- _REQUIRED ACTION_:
Each line of the data must be reproduced as it appears.

··· DATA EXTRACT ···

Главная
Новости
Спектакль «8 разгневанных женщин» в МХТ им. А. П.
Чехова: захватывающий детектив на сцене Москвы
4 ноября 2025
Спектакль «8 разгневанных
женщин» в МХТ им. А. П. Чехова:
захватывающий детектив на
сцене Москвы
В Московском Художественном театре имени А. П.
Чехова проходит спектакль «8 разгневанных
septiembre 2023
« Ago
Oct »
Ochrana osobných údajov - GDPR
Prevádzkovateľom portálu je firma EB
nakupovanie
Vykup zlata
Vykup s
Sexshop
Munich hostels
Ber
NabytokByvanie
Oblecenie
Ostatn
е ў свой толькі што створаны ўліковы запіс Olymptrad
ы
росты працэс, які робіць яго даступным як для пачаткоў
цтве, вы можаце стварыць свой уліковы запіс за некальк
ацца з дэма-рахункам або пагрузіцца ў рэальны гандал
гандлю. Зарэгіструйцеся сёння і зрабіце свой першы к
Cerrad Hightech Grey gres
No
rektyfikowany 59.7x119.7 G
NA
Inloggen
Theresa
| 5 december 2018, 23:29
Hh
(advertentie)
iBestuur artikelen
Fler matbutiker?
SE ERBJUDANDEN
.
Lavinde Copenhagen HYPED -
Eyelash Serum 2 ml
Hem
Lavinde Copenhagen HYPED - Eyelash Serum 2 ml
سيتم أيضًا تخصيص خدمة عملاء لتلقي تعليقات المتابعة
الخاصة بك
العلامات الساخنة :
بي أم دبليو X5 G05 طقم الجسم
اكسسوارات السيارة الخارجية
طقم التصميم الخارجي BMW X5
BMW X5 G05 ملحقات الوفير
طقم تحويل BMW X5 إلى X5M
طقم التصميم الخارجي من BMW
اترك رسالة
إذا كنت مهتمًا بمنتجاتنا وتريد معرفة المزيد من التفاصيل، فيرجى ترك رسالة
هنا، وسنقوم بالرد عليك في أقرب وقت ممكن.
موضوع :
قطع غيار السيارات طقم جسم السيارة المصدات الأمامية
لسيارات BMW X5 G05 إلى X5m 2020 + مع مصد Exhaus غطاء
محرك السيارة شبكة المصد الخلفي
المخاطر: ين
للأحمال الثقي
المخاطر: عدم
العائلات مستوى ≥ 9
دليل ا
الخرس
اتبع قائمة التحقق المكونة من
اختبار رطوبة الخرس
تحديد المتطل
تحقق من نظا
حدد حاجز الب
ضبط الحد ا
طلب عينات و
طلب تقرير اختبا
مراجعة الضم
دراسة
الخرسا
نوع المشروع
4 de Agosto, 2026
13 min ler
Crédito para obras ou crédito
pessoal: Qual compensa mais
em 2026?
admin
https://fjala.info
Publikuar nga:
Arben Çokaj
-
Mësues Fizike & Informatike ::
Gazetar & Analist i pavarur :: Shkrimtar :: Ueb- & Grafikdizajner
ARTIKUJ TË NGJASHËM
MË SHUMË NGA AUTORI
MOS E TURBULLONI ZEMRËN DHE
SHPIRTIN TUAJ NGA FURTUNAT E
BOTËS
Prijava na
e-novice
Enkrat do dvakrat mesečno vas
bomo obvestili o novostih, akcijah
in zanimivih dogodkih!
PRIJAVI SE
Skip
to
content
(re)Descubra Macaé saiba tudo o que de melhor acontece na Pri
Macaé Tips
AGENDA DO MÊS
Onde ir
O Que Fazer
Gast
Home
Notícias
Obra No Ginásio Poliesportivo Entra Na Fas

···

- _RESULT OF THE EXERCISE_:
Главная
Новости
Спектакль «8 разгневанных женщин» в МХТ им. А. П.
Чехова: захватывающий детектив на сцене Москвы
4 ноября 2025
Спектакль «8 разгневанных
женщин» в МХТ им. А. П. Чехова:
захватывающий детектив на
сцене Москвы
В Московском Художественном театре имени А. П.
Чехова проходит спектакль «8 разгневанных
septiembre 2023
« Ago
Oct »
Ochrana osobných údajov - GDPR
Prevádzkovateľom portálu je firma EB
nakupovanie
Vykup zlata
Vykup s
Sexshop
Munich hostels
Ber
NabytokByvanie
Oblecenie
Ostatn
е ў свой толькі што створаны ўліковы запіс Olymptrad
ы
росты працэс, які робіць яго даступным як для пачаткоў
цтве, вы можаце стварыць свой уліковы запіс за некальк
ацца з дэма-рахункам або пагрузіцца ў рэальны гандал
гандлю. Зарэгіструйцеся сёння і зрабіце свой першы к
Cerrad Hightech Grey gres
No
rektyfikowany 59.7x119.7 G
NA
Inloggen
Theresa
| 5 december 2018, 23:29
Hh
(advertentie)
iBestuur artikelen
Fler matbutiker?
SE ERBJUDANDEN
.
Lavinde Copenhagen HYPED -
Eyelash Serum 2 ml
Hem
Lavinde Copenhagen HYPED - Eyelash Serum 2 ml
سيتم أيضًا تخصيص خدمة عملاء لتلقي تعليقات المتابعة
الخاصة بك
العلامات الساخنة :
بي أم دبليو X5 G05 طقم الجسم
اكسسوارات السيارة الخارجية
طقم التصميم الخارجي BMW X5
BMW X5 G05 ملحقات الوفير
طقم تحويل BMW X5 إلى X5M
طقم التصميم الخارجي من BMW
اترك رسالة
إذا كنت مهتمًا بمنتجاتنا وتريد معرفة المزيد من التفاصيل، فيرجى ترك رسالة
هنا، وسنقوم بالرد عليك في أقرب وقت ممكن.
موضوع :
قطع غيار السيارات طقم جسم السيارة المصدات الأمامية
لسيارات BMW X5 G05 إلى X5m 2020 + مع مصد Exhaus غطاء
محرك السيارة شبكة المصد الخلفي
المخاطر: ين
للأحمال الثقي
المخاطر: عدم
العائلات مستوى ≥ 9
دليل ا
الخرس
اتبع قائمة التحقق المكونة من
اختبار رطوبة الخرس
تحديد المتطل
تحقق من نظا
حدد حاجز الب
ضبط الحد ا
طلب عينات و
طلب تقرير اختبا
مراجعة الضم
دراسة
الخرسا
نوع المشروع
4 de Agosto, 2026
13 min ler
Crédito para obras ou crédito
pessoal: Qual compensa mais
em 2026?
admin
https://fjala.info
Publikuar nga:
Arben Çokaj
-
Mësues Fizike & Informatike ::
Gazetar & Analist i pavarur :: Shkrimtar :: Ueb- & Grafikdizajner
ARTIKUJ TË NGJASHËM
MË SHUMË NGA AUTORI
MOS E TURBULLONI ZEMRËN DHE
SHPIRTIN TUAJ NGA FURTUNAT E
BOTËS
Prijava na
e-novice
Enkrat do dvakrat mesečno vas
bomo obvestili o novostih, akcijah
in zanimivih dogodkih!
PRIJAVI SE
Skip
to
content
(re)Descubra Macaé saiba tudo o que de melhor acontece na Pri
Macaé Tips
AGENDA DO MÊS
Onde ir
O Que Fazer
Gast
Home
Notícias
Obra No Ginásio Poliesportivo Entra Na Fas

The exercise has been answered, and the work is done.